Qinghai Lake is the most extensive inland plateau closed lake with salty water in China, in which the areas with more frequent Cladophora occurrences are predominantly within the gray range of Figure 1 [30,32]. The study area (latitude 36°35′–37°20′N; longitude 99°35′–100°20′E) is shown in Figure 1. These lake bays and river inlets are represented by the regions enclosed in blue rectangles. The regions of interest (ROI) are defined as follows: ROI 1 is the Shaliu River inlet, ROI 2 is the Buha River inlet, ROI 3 is Tiebuka Bay, and ROI 4 is the Heima River inlet. The island, known as Bird Island, is situated within the boundaries of the ROI 2 rectangle.

2.2. Data Source

2.2.1. Measured Data

Field experiments were conducted during May, September, and October 2020, July and August 2021, and June 2022, for a total of seven experiments. We sampled 106 field points with 22, 32, 21, 2, 5, 9 and 15 field points in those experiments, respectively. At each field point, we observed that the FC exists directly above the AC, FC including GFC or DFC. The field reflectance spectra of related objects (AC, GFC, DFC, and water), and the data of each site(GPS position and photos) were recorded. A Field-SpecR3 spectroradiometer and ATP9100 spectroradiometer were used to measure in situ reflectance spectra.

The in situ reflectance spectral data for AC, GFC, DFC and water were obtained by directly measuring the object reflectance R (Equation (1)).

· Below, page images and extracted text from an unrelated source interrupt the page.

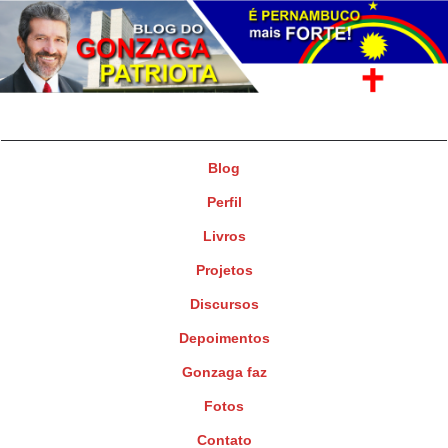
Gonzaga Patriota
Deputado Federal
Blog
Perfil
Livros
Projetos
Discursos
Depoimentos
Gonzaga faz
Fotos
Contato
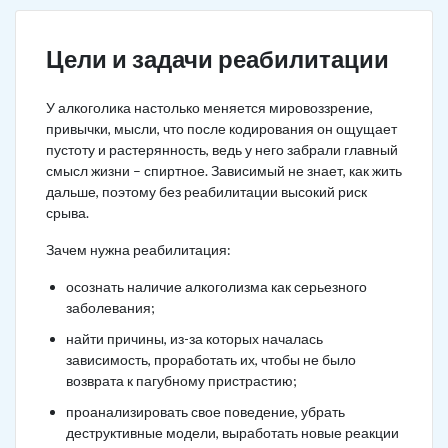
Цели и задачи реабилитации
У алкоголика настолько меняется мировоззрение,
привычки, мысли, что после кодирования он ощущает
пустоту и растерянность, ведь у него забрали главный
смысл жизни – спиртное. Зависимый не знает, как жить
дальше, поэтому без реабилитации высокий риск
срыва.
Зачем нужна реабилитация:
осознать наличие алкоголизма как серьезного
заболевания;
найти причины, из-за которых началась
зависимость, проработать их, чтобы не было
возврата к пагубному пристрастию;
проанализировать свое поведение, убрать
деструктивные модели, выработать новые реакции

$$R(\mathsf{\lambda })=\frac{E_{\mathrm{u}}(\mathsf{\lambda })}{E_{\mathrm{d}}(\mathsf{\lambda })}$$

(1)

where E_u(λ) refers to the upward irradiance of the water surface. E_d(λ) refers to the downward irradiance the water surface.

We analyzed 30 spectra at each sampling point, removed outliers, and averaged the remaining spectral reflectance values to obtain the mean reflectance spectra for AC, GFC, DFC, and water (Figure 2).

In addition, to investigate the climatic factors that affect Cladophora changes, daily climatic factors from 1990 to 2022, including temperature, precipitation, sunshine duration, and wind speed, were selected for Guncha and Gonghe counties.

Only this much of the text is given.